Written by Blake Huggins

September 29th, 2009 at 7:30 am

My suspicisions about systematic theology

with 21 comments

Marika Rose’s latest post over at Open Table Theology (a fine new community blog you should all subscribe to, by the way) got me to thinking about my love-hate relationship with systematic theology.

It’s not that I reject systematic theology wholesale.  I understand that at its best it is very important for a robust understanding of the Christian tradition and I utilize it myself and often rely on key systematic figures in my own thought.  But still, there’s something about it that doesn’t quite set right with me.
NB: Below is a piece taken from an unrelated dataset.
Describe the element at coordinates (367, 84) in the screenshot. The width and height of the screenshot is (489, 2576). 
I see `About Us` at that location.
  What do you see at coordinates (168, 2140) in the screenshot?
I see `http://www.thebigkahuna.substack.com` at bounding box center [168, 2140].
My main objection is that systematic theology is largely a modern enterprise, meaning a couple of things.  First, it is beholden to a rational,  and sometimes positivist, worldview which tends to treat the divine as some sort of scientific object to observed and dissected from a distance rather than a reality to be participated in.  Hence the expression that theology is the “queen of the sciences.”  To suggest that theology is a science at all, let alone the superior one, is already to posit a certain type of form and method that is always chasing objectivity.  Naturally, the need to delineate and taxonomize things into neat little air tight systems comes next.  So theology is fractured into all sorts of sub-genres and compartmentalized into different categories and groupings.  Again, I don’t want to categorically reject the categories.  They aren’t inherently bad.  At their best they help to point us in the right direction, but I think they more often than not tend to serve as conceptual idols, as do our systems.
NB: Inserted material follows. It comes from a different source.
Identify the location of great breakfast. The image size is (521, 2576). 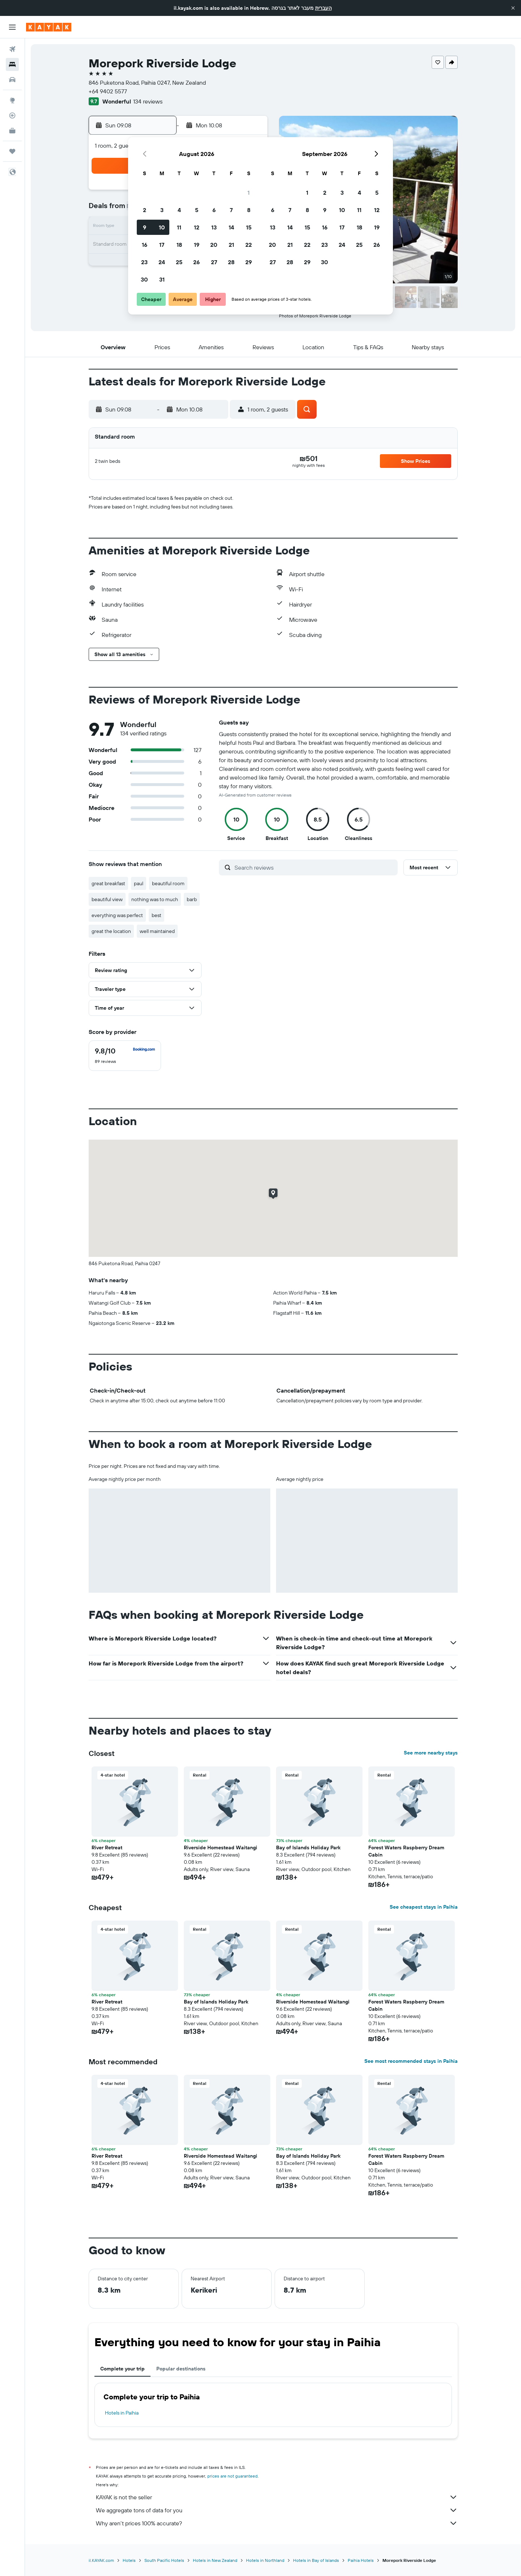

And I guess that’s my biggest beef.  That systematic theology, as good and as helpful as it may be, is prone to creating conceptual idols and constructing impenetrable systems that resist any contribution from someone not perceived to be an “expert” by an esoteric — and often parochial — community.  And if we agree that all theology is political then I think we will most definitely find that systematic theology is often used to reinforce the status quo at the center rather than identifying with those on the margins; and as Leonard Sweet has said, “a move to the center is a move away from Jesus.”  So at its worst systematic theology serves as a handmaiden to the political status quo.  In that respect I think Walter Brueggmann was really on to something when he wrote that “empires prefer systematic theologians” in the first edition of his The Prophetic Imagination (interestingly, that line was removed in the second edition; I’m in the process of trying to figure out why).  Augustine’s early development of just war theory in the fourth century as the church was beginning to gain rapport with the Roman Empire would be a prime example.
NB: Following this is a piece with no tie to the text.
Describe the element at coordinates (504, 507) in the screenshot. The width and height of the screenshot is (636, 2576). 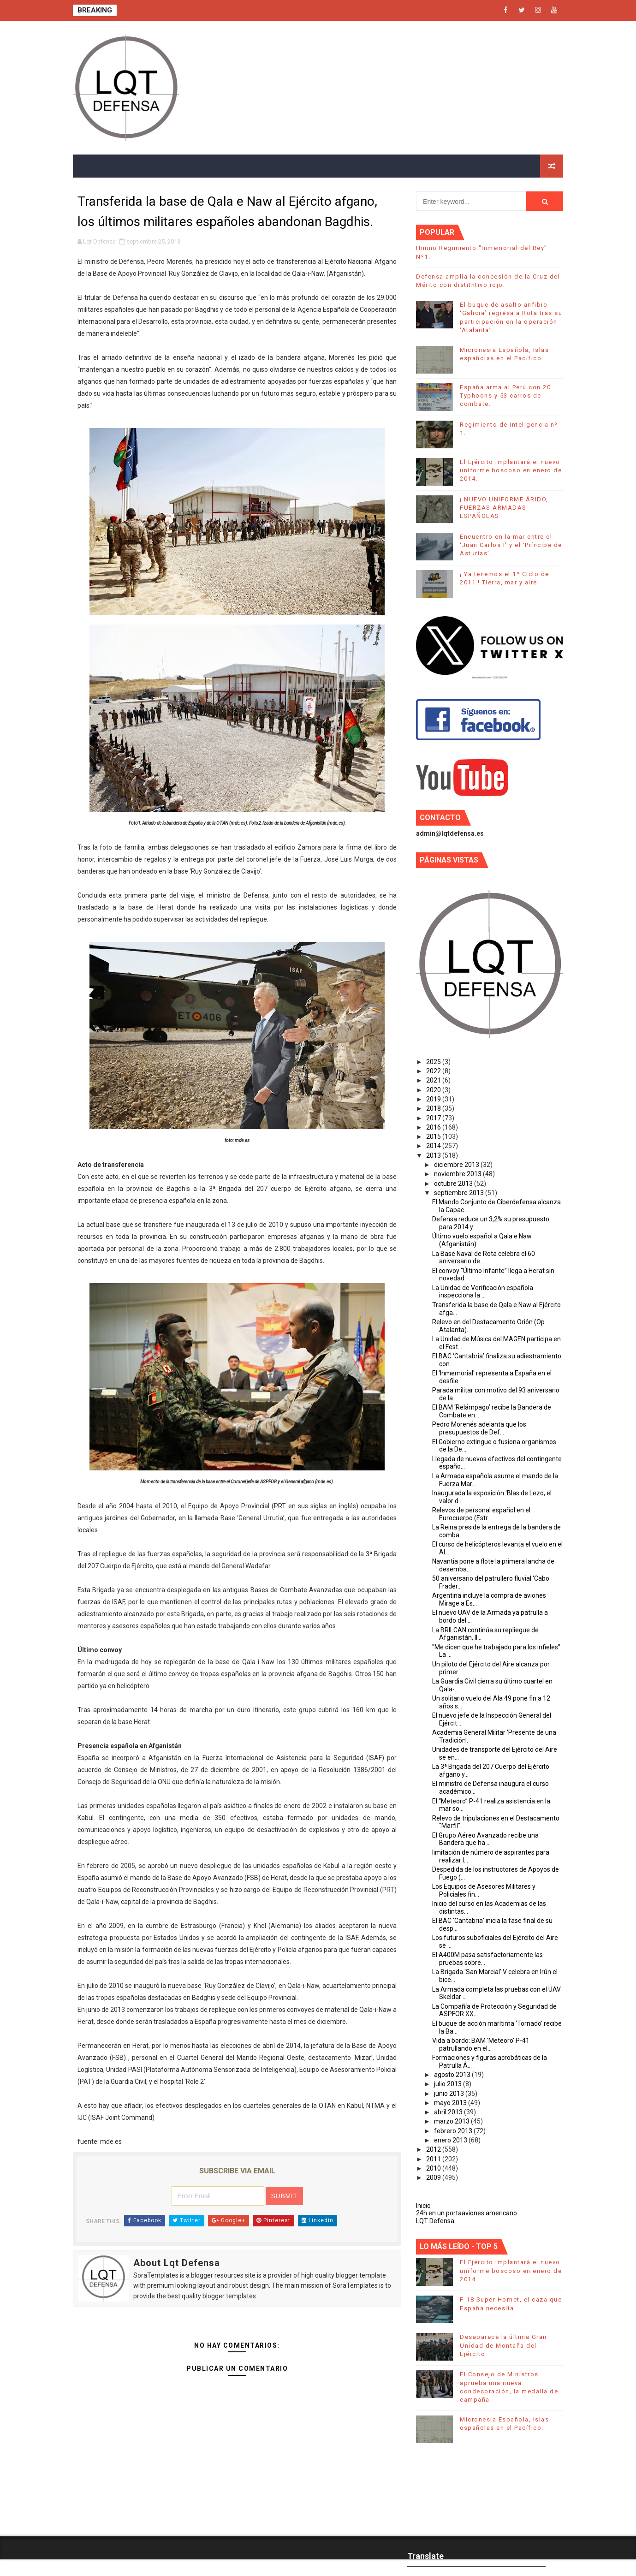
I see `¡ NUEVO UNIFORME ÁRIDO, FUERZAS ARMADAS ESPAÑOLAS !` at that location.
Again, I don’t say any of this to negate the worth and usefulness of systematic theology.  I affirm that.  But I’m still suspicious.  Suspicious that when we create systems and taxonomies we tend to hold them much too tightly as if they themselves are without error.  But all our models are fallible.  Period.  The temptation is to construct an appealing system and then cram God into it.  I think it should be the other way around.  What I see God doing in Jesus is rupturing every human system and every finite construction with an un-tamable type of dynamism and vitality.  Those systems are, I think, only useful insofar as they point us toward the divine, but too often we mistake the systems themselves for the divine.  When it’s all said and done we have to be able to say along with Thomas Aquinas (who was the first systematic theologian and wrote perhaps the most epic systematic theology ever) that our systems, constructions, and taxonomies are “all straw” in comparison to the great mystery and paradox that is this ultimate reality in which we all share.

So I wonder, if systematic theology in its current state is in fact hopelessly beholden to a modern worldview as I suspect it is, what might a postmodern systematic theology look like?  Or is that even possible?  What think you?